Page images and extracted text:
- - - -

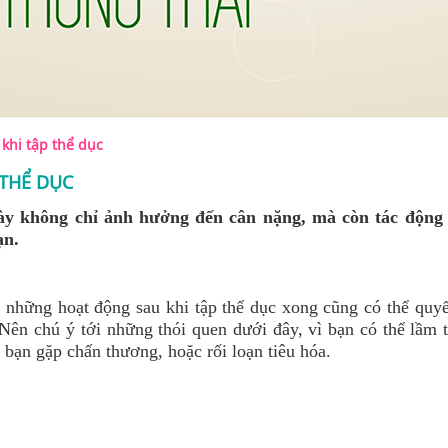
khi tập thể dục
THỂ DỤC
ày không chỉ ảnh hưởng đến cân nặng, mà còn tác động 
ạn.
 những hoạt động sau khi tập thể dục xong cũng có thể quyế
 Nên chú ý tới những thói quen dưới đây, vì bạn có thể lầm 
 bạn gặp chấn thương, hoặc rối loạn tiêu hóa.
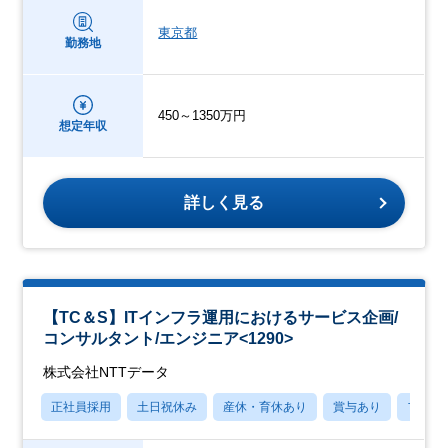
東京都
勤務地
450～1350万円
想定年収
詳しく見る
【TC＆S】ITインフラ運用におけるサービス企画/
コンサルタント/エンジニア<1290>
株式会社NTTデータ
正社員採用
土日祝休み
産休・育休あり
賞与あり
フレッ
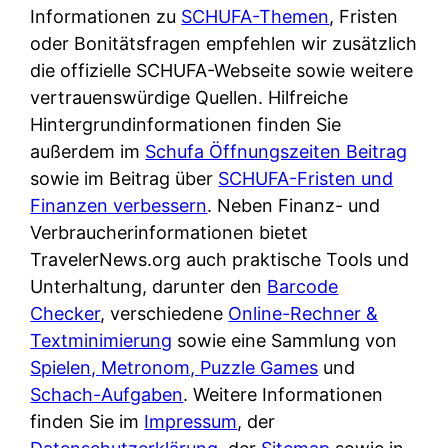
e
Informationen zu
n
SCHUFA-Themen
, Fristen
?
r
oder Bonitätsfragen empfehlen wir zusätzlich
K
i
die offizielle SCHUFA-Webseite sowie weitere
ü
s
vertrauenswürdige Quellen. Hilfreiche
c
t
Hintergrundinformationen finden Sie
h
d
außerdem im
e
Schufa Öffnungszeiten Beitrag
e
sowie im Beitrag über
n
SCHUFA-Fristen und
r
Finanzen verbessern
t
. Neben Finanz- und
T
Verbraucherinformationen bietet
i
e
TravelerNews.org auch praktische Tools und
s
s
Unterhaltung, darunter den
c
Barcode
t
Checker
, verschiedene
h
Online-Rechner &
s
Textminimierung
e
sowie eine Sammlung von
i
Spielen, Metronom, Puzzle Games
n
und
e
Schach-Aufgaben
d
. Weitere Informationen
g
finden Sie im
e
Impressum
, der
e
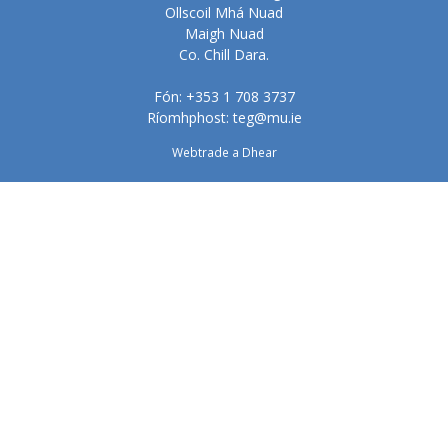
Ollscoil Mhá Nuad
Maigh Nuad
Co. Chill Dara.
Fón:
+353 1 708 3737
Ríomhphost:
teg@mu.ie
Webtrade a Dhear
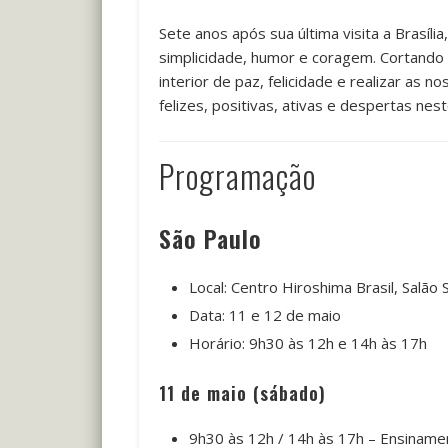
Sete anos após sua última visita a Bras
simplicidade, humor e coragem. Cortando h
interior de paz, felicidade e realizar a
felizes, positivas, ativas e despertas ne
Programação
São Paulo
Local: Centro Hiroshima Brasil, Salão
Data: 11 e 12 de maio
Horário: 9h30 às 12h e 14h às 17h
11 de maio (sábado)
9h30 às 12h / 14h às 17h – Ensiname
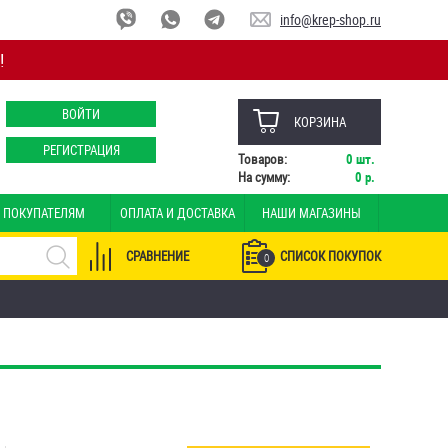
info@krep-shop.ru
!
ВОЙТИ
КОРЗИНА
РЕГИСТРАЦИЯ
Товаров:
0
шт.
На сумму:
0
р.
ПОКУПАТЕЛЯМ
ОПЛАТА И ДОСТАВКА
НАШИ МАГАЗИНЫ
СРАВНЕНИЕ
СПИСОК ПОКУПОК
0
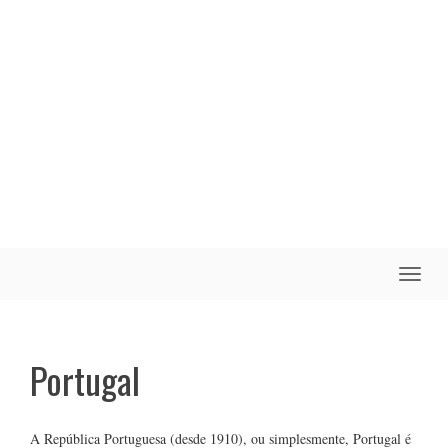
Toggle
naviga
Portugal
A República Portuguesa (desde 1910), ou simplesmente, Portugal é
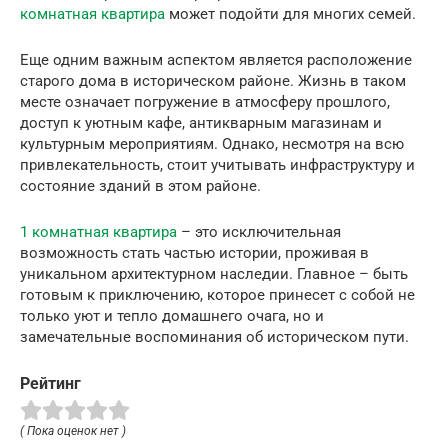
комнатная квартира
может подойти для многих семей.
Еще одним важным аспектом является расположение
старого дома в историческом районе. Жизнь в таком
месте означает погружение в атмосферу прошлого,
доступ к уютным кафе, антикварным магазинам и
культурным мероприятиям. Однако, несмотря на всю
привлекательность, стоит учитывать инфраструктуру и
состояние зданий в этом районе.
1 комнатная квартира
– это исключительная
возможность стать частью истории, проживая в
уникальном архитектурном наследии. Главное – быть
готовым к приключению, которое принесет с собой не
только уют и тепло домашнего очага, но и
замечательные воспоминания об историческом пути.
Рейтинг
( Пока оценок нет )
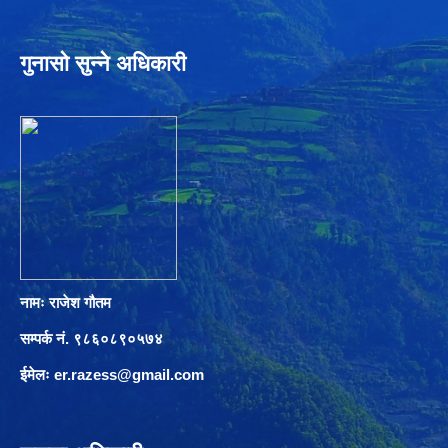
गुनासो सुन्ने अधिकारी
नामः राजेश गौतम
सम्पर्क नं. ९८६०८९०५७४
ईमेलः
er.razess@gmail.com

- - - -

* WHAT THIS TASK INVOLVES: Your task is to return every entry exactly as it was written, with the pictures removed.

* RESULT OF THE TASK:
khi tập thể dục
THỂ DỤC
ày không chỉ ảnh hưởng đến cân nặng, mà còn tác động 
ạn.
 những hoạt động sau khi tập thể dục xong cũng có thể quyế
 Nên chú ý tới những thói quen dưới đây, vì bạn có thể lầm 
 bạn gặp chấn thương, hoặc rối loạn tiêu hóa.
東京都
勤務地
450～1350万円
想定年収
詳しく見る
【TC＆S】ITインフラ運用におけるサービス企画/
コンサルタント/エンジニア<1290>
株式会社NTTデータ
正社員採用
土日祝休み
産休・育休あり
賞与あり
フレッ
e
Informationen zu
n
SCHUFA-Themen
, Fristen
?
r
oder Bonitätsfragen empfehlen wir zusätzlich
K
i
die offizielle SCHUFA-Webseite sowie weitere
ü
s
vertrauenswürdige Quellen. Hilfreiche
c
t
Hintergrundinformationen finden Sie
h
d
außerdem im
e
Schufa Öffnungszeiten Beitrag
e
sowie im Beitrag über
n
SCHUFA-Fristen und
r
Finanzen verbessern
t
. Neben Finanz- und
T
Verbraucherinformationen bietet
i
e
TravelerNews.org auch praktische Tools und
s
s
Unterhaltung, darunter den
c
Barcode
t
Checker
, verschiedene
h
Online-Rechner &
s
Textminimierung
e
sowie eine Sammlung von
i
Spielen, Metronom, Puzzle Games
n
und
e
Schach-Aufgaben
d
. Weitere Informationen
g
finden Sie im
e
Impressum
, der
e
Ollscoil Mhá Nuad
Maigh Nuad
Co. Chill Dara.
Fón:
+353 1 708 3737
Ríomhphost:
teg@mu.ie
Webtrade a Dhear
Sete anos após sua última visita a Bras
simplicidade, humor e coragem. Cortando h
interior de paz, felicidade e realizar a
felizes, positivas, ativas e despertas ne
Programação
São Paulo
Local: Centro Hiroshima Brasil, Salão
Data: 11 e 12 de maio
Horário: 9h30 às 12h e 14h às 17h
11 de maio (sábado)
9h30 às 12h / 14h às 17h – Ensiname
info@krep-shop.ru
!
ВОЙТИ
КОРЗИНА
РЕГИСТРАЦИЯ
Товаров:
0
шт.
На сумму:
0
р.
ПОКУПАТЕЛЯМ
ОПЛАТА И ДОСТАВКА
НАШИ МАГАЗИНЫ
СРАВНЕНИЕ
СПИСОК ПОКУПОК
0
Toggle
naviga
Portugal
A República Portuguesa (desde 1910), ou simplesmente, Portugal é
комнатная квартира
может подойти для многих семей.
Еще одним важным аспектом является расположение
старого дома в историческом районе. Жизнь в таком
месте означает погружение в атмосферу прошлого,
доступ к уютным кафе, антикварным магазинам и
культурным мероприятиям. Однако, несмотря на всю
привлекательность, стоит учитывать инфраструктуру и
состояние зданий в этом районе.
1 комнатная квартира
– это исключительная
возможность стать частью истории, проживая в
уникальном архитектурном наследии. Главное – быть
готовым к приключению, которое принесет с собой не
только уют и тепло домашнего очага, но и
замечательные воспоминания об историческом пути.
Рейтинг
( Пока оценок нет )
गुनासो सुन्ने अधिकारी
नामः राजेश गौतम
सम्पर्क नं. ९८६०८९०५७४
ईमेलः
er.razess@gmail.com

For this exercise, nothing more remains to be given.